Data on populations aged 15-19 are included in MICS standard tables for women 15-49 and cover topics such as contraceptive prevalence, unmet need for family planning, antenatal care coverage, institutional deliveries, child marriage, polygyny, attitudes towards domestic violence, female genital mutilation/cutting (FGM/C), knowledge of HIV, attitudes towards people living with HIV, and uptake of HIV counselling and testing during antenatal care. Similarly, in surveys which include the men’s questionnaire, results for adolescent boys aged 15-19 can be extracted.
Data on household characteristics and children of young mothers aged 15-19 years are available from the MICS datasets. Further, it is also possible to use data on adolescents at the household level to identify adolescent orphans and those with parents living elsewhere, as well as to combine data on adolescents with household-level measures, for example, access to improved drinking water and sanitation facilities.
With the aim to gather evidence on the emerging challenges facing adolescents and youth, a new set of questions and indicators in domains relevant to adolescents and young people were added beginning with the fourth round of MICS (MICS4, conducted 2009-2011) and have been retained in the latest round, MICS5. These included access to media (television, radio and printed media) and technology (use of computers and internet), use of alcohol and tobacco, and subjective well-being. The module on subjective well-being, specifically designed for young people, includes questions on perceived life satisfaction in the areas of family, friendships, living environment, school, current job, income level, physical appearance and overall happiness. The questionnaire also captures young people’s assessment of recent changes in living conditions and their expectations about the future.
For a complete list of adolescent indicators available in MICS, please click here.
For more information on the MICS programme, please visit the MICS website.
The Adolescent Country Tracker (ACT) is an outcome-based framework to track adolescent wellbeing, developed by UNICEF in collaboration with partners.

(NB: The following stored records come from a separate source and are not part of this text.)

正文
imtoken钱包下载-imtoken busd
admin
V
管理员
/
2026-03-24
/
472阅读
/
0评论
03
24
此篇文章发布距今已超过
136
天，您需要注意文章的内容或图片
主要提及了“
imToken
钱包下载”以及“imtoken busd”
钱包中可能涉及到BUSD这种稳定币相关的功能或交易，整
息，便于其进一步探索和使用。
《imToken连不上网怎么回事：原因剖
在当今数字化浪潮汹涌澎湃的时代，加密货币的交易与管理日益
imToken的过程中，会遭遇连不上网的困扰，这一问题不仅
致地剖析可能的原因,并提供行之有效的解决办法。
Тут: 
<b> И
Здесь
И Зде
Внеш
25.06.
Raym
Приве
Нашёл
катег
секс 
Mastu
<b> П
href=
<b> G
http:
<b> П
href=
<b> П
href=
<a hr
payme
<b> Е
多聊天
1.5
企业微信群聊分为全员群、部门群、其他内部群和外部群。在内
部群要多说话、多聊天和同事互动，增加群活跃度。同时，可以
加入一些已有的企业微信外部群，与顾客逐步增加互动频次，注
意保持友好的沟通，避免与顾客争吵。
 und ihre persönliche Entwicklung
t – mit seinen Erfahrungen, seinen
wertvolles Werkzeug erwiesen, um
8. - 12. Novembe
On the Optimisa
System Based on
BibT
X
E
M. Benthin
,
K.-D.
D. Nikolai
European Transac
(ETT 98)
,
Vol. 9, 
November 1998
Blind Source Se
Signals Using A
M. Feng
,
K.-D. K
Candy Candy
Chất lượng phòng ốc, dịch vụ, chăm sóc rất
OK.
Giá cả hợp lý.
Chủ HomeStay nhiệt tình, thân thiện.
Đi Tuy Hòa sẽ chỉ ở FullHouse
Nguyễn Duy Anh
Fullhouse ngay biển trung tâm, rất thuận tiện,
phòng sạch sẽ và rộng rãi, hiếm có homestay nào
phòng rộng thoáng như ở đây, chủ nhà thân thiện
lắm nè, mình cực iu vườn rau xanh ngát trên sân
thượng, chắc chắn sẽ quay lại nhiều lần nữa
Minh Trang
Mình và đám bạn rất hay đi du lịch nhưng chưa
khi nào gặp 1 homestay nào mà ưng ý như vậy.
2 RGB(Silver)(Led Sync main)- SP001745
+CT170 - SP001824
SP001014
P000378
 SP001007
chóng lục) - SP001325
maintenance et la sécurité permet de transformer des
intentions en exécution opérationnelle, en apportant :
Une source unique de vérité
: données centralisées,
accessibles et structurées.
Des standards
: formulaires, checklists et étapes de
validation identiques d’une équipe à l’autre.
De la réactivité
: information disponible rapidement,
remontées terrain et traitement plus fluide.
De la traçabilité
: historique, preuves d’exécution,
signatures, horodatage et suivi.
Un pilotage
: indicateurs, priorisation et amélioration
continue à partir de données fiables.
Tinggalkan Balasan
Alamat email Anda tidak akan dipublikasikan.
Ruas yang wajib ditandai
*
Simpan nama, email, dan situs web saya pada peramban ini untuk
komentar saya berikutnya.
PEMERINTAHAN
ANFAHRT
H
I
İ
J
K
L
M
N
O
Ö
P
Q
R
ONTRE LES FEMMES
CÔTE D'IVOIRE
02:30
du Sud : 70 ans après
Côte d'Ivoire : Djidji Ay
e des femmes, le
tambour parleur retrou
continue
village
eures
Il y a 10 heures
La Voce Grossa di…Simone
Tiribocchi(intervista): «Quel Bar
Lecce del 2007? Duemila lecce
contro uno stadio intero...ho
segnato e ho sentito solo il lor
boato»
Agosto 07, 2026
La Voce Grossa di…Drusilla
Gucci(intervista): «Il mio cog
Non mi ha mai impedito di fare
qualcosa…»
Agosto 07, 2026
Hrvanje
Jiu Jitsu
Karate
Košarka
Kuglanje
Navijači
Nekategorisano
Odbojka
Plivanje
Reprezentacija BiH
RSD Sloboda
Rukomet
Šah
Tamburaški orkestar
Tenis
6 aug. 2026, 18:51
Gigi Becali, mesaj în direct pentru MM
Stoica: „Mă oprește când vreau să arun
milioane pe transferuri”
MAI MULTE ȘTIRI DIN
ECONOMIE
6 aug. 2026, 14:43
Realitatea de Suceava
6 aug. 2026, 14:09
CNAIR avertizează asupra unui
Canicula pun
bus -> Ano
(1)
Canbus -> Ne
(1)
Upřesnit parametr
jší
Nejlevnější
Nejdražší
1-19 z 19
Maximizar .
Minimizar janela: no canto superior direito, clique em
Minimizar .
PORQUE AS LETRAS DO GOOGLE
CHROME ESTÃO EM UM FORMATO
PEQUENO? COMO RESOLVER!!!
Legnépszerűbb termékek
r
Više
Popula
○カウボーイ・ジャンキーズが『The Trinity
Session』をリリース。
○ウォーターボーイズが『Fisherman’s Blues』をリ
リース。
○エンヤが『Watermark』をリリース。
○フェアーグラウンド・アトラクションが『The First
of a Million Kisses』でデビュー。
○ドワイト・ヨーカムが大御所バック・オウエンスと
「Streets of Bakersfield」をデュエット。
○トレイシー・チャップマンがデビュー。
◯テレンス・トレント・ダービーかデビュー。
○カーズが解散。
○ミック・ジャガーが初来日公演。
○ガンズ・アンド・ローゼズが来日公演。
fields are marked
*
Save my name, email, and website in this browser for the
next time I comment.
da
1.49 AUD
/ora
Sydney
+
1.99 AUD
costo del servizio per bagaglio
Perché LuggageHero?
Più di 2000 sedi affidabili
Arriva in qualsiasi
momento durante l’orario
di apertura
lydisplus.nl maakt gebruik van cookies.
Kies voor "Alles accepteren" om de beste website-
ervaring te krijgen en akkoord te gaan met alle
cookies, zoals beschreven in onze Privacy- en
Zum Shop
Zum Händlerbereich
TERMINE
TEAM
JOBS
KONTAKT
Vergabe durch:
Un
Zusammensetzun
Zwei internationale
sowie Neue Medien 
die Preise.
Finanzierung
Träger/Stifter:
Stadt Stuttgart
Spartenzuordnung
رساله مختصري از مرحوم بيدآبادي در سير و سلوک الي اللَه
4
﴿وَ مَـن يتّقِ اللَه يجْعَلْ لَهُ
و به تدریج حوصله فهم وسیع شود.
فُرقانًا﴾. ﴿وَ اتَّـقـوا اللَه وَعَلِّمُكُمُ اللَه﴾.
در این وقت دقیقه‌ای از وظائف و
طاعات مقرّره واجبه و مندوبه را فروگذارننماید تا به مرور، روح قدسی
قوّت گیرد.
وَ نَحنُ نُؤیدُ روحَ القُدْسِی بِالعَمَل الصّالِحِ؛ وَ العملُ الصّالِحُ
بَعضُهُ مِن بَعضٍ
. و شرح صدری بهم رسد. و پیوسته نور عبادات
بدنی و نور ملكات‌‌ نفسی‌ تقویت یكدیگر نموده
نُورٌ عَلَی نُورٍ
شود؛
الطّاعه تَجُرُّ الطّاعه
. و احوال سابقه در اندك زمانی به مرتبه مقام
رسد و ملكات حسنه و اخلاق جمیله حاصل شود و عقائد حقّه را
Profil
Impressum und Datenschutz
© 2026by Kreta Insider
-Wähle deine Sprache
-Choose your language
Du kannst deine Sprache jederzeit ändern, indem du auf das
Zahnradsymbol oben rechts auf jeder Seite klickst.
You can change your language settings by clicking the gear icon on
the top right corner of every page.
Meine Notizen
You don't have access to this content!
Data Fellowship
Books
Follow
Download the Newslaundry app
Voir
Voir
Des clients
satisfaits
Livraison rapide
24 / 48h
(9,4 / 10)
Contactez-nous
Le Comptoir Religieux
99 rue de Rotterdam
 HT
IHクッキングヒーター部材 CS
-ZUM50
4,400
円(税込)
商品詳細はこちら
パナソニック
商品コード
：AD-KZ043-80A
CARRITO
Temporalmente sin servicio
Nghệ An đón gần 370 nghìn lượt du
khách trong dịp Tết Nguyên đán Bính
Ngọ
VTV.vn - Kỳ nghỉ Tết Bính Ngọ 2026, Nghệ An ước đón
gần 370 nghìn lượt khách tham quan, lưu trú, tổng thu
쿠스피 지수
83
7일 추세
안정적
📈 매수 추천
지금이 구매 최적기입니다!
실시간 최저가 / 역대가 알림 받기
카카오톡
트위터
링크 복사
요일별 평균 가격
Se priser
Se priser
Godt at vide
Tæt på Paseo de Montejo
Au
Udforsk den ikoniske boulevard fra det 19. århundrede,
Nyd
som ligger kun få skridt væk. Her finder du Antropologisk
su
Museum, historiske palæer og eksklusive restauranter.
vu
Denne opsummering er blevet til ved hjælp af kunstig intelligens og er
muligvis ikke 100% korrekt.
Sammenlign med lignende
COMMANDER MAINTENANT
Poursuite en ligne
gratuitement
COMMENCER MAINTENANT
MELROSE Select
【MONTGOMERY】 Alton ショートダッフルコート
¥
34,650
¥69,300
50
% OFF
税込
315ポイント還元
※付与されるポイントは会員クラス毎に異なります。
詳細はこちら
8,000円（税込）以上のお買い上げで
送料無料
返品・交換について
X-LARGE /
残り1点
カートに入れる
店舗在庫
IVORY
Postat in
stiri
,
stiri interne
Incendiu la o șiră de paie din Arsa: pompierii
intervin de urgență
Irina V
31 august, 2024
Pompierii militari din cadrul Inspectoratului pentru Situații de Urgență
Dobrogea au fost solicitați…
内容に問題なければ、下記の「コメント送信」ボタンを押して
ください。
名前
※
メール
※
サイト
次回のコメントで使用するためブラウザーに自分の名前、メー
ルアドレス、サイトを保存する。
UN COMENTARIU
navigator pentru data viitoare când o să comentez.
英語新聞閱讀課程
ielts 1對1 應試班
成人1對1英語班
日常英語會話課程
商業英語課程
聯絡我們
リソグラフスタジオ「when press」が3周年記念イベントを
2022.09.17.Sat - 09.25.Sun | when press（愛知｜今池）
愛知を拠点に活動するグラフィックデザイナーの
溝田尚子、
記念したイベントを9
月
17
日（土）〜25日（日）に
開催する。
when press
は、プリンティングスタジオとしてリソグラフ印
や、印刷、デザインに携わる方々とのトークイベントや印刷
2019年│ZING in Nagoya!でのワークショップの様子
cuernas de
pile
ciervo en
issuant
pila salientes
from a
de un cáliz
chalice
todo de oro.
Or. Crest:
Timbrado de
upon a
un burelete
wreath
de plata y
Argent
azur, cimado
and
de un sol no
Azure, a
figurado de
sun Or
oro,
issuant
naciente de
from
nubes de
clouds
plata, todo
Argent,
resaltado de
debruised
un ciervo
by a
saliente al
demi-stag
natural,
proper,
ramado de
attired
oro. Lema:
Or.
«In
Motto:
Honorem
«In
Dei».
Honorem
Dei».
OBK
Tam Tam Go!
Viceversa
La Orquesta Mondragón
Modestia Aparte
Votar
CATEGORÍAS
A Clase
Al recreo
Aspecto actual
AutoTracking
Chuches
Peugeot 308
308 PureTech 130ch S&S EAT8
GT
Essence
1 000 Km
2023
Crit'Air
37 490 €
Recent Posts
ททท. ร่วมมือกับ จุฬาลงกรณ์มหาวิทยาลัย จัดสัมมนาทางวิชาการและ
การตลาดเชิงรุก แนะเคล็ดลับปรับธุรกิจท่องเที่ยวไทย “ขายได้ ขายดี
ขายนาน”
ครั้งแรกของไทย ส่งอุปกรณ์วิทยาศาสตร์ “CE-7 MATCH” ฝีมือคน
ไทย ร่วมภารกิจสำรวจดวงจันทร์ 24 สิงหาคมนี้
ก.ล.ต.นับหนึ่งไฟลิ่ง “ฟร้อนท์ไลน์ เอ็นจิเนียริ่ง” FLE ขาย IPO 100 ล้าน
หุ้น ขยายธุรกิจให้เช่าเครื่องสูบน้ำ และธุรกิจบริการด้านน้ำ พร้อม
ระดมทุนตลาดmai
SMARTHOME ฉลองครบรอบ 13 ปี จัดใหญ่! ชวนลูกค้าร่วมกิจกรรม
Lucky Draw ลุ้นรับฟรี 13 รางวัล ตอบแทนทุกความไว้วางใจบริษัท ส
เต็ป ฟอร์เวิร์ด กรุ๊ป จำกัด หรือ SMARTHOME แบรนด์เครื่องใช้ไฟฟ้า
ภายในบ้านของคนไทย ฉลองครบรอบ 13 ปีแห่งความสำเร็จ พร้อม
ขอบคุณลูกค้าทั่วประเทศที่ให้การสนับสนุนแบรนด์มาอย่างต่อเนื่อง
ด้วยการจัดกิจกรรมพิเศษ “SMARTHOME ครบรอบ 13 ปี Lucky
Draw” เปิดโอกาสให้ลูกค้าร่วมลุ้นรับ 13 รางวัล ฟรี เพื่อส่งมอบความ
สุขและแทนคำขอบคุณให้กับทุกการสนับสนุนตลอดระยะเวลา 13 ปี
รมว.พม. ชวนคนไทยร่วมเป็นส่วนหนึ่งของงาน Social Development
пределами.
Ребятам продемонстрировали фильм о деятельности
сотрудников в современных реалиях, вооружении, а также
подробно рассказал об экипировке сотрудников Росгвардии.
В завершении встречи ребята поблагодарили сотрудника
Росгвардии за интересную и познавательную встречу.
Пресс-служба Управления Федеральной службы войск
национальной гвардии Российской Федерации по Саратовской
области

The framework includes globally comparable indicators which are closely linked to the Sustainable Development Goals. The framework aims to provide a common platform to advocate for greater attention and investments in adolescent girls and boys and help track the progress of adolescent development and wellbeing at a country level.
Guidance Document: Strengthening the Adolescent Component of National HIV Programmes through Country Assessments
This guidance document and its accompanying tool, the Adolescent Assessment and Decision-Makers Tool (AADM), were devised to facilitate country assessments aimed at strengthening the adolescent component of national HIV programmes. The purpose of the country assessments is to: (1) support country teams in the identification of equity and performance gaps affecting adolescent HIV programming; and (2) define priority actions to improve the effectiveness of the national adolescent HIV response.
In the foreword to this State of the World’s Children 2011 edition, Anthony Lake, Executive Director of UNICEF writes: “Adolescence is not only a time of vulnerability, it is also an age of opportunity. This is especially true when it comes to adolescent girls. We know that the more education a girl receives, the more likely she is to postpone marriage and motherhood – and the more likely it is that her children will be healthier and better educated. By giving all young people the tools they need to improve their own lives, and by engaging them in efforts to improve their communities, we are investing in the strength of their societies.”